Of course, if you look at some of the replies on Hacker News, there are people complaining that it's harder than it was 15 years ago. But they are just wrong on a technical point: the web is backwards compatible, no one is stopping you from creating a Django server, using JQuery and CSS files. But in essense, the problem is that Django, etc. was the state-of-the-art back then and all you had to do was install Python and Django (or Ruby on Rails) and you were all set. But now, the state-of-the-art is much harder to get set up. Much much harder. Yeah, create-react-app sort of gets you started. But back then, you had to learn a bit of HTML, CSS, Javascript and Django, and you were good. Now, you have to learn a lot more: you need to understand prettier, babel, webpack, React, whatever CSS framework you're using, postcss, maybe next.js or some node.js, npm/yarn. All of these have configuration files. So even if create-react-app gets you a working app in 2 seconds, to do anything, you have to learn a bit about all these technologies. This tweet is a good illustration of the problem:

Tweet

Of course, this is no one's fault. Rust and Javascript are different beasts. Javascript and web technologies have developed in an extremely iterative, backwards-compatible and decentralized fashion. These 3 characteristics make it hard for Javascript to be Rust or Javascript in 2007. node.js and npm circa 2012-2014 really pushed the idea of small, single-responsbility packages and this is the consequence. I won't repeat the benefits of smaller packages and decentralization: there are several! But again, from the perspective of a newbie, you have to admit it's hard to know which testing framework or which package manager to use. Even for me, after a couple of years of not programming while I worked as a product manager, it was hard to pick up the right tools. Pro-tip: read JavaScript Rising Stars and State of JS to get a quick sense of the landscape.

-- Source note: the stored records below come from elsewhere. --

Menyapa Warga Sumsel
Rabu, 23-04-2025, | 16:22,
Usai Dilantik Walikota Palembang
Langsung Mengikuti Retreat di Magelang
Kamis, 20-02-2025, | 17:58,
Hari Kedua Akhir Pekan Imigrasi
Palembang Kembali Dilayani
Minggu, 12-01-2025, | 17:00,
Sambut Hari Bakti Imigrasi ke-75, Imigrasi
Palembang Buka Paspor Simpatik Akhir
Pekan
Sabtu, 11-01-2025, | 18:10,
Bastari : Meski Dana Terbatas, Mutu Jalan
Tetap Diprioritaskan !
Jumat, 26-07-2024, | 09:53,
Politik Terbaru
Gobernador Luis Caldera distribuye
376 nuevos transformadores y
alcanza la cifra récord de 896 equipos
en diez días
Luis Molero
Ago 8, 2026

I don't want to dive into static site generators and server-side generation too much but I'll just say one thing: I think they add a lot of complexity. They trade off ease of programming for ease of deployment and performance. The latter clearly helps heavy traffic websites but not amateurs and students who want the former. Gatsby for example makes you learn graphql to render even simple websites. next.js, on the other hand, defaults to sever-side generation and half the packages built for the browser won't render on the server-side.

And then there are comments like this that suggest we are running around in circles:

This article strikes me as hopelessly naive. Filled with the same kind of 'new is better and solves everything' mentality I've seen in the JS community for years. There's no desire for maturity because nothing has ever matured. Even frameworks from huge companies go through radical internal paradigm shifts every 18 months. JS runs natively in the browser. the author implies compilation is required to deploy client-side rendered websites. Sass, Less, css grid, all claimed to 'solve' CSS for whatever the problem in the mind of the author happened to be. ... more of the same.

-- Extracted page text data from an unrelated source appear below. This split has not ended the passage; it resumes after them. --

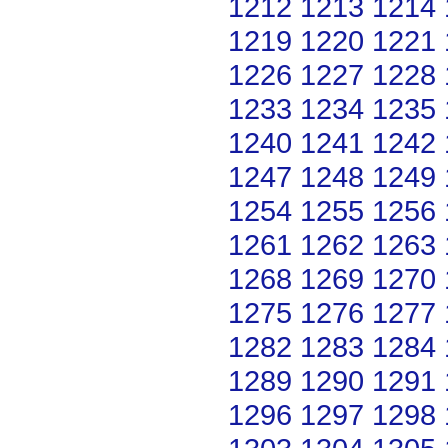
1212
1213
1214
1219
1220
1221
1226
1227
1228
1233
1234
1235
1240
1241
1242
1247
1248
1249
1254
1255
1256
1261
1262
1263
1268
1269
1270
1275
1276
1277
1282
1283
1284
1289
1290
1291
1296
1297
1298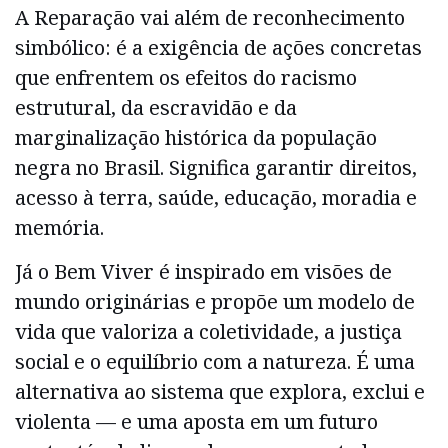
A Reparação vai além de reconhecimento
simbólico: é a exigência de ações concretas
que enfrentem os efeitos do racismo
estrutural, da escravidão e da
marginalização histórica da população
negra no Brasil. Significa garantir direitos,
acesso à terra, saúde, educação, moradia e
memória.
Já o Bem Viver é inspirado em visões de
mundo originárias e propõe um modelo de
vida que valoriza a coletividade, a justiça
social e o equilíbrio com a natureza. É uma
alternativa ao sistema que explora, exclui e
violenta — e uma aposta em um futuro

I don't think we are going around in circles though. Tailwind, for example, truly is a better way to write CSS than everything that came before. React is a lot better than Angular 1.0, which is a lot better than pre-JSX god-knows-what (strings in PHP?). We can build and maintain large, fast web applications only on the shoulders of these technologies.

At the same time, we should strive for simplicity and programmer ease of user, the kind offered by Rust today and by Django and Rails from yesterday.

There's some hope. Rome offers this pitch:

Rome is a linter, compiler, bundler, and more for JavaScript, TypeScript, JSON, HTML, Markdown, and CSS. Rome is designed to replace Babel, ESLint, webpack, Prettier, Jest, and others.

Iteration has been good for discovery over the years and as we coalesce around good ideas, we can mature those into all-in-one tooling. Rome might or might not be a dead project, but for the benefit of all the new programmers and the sanity of existing devs, hopefully all-in-one tooling and some consolidation happens soon.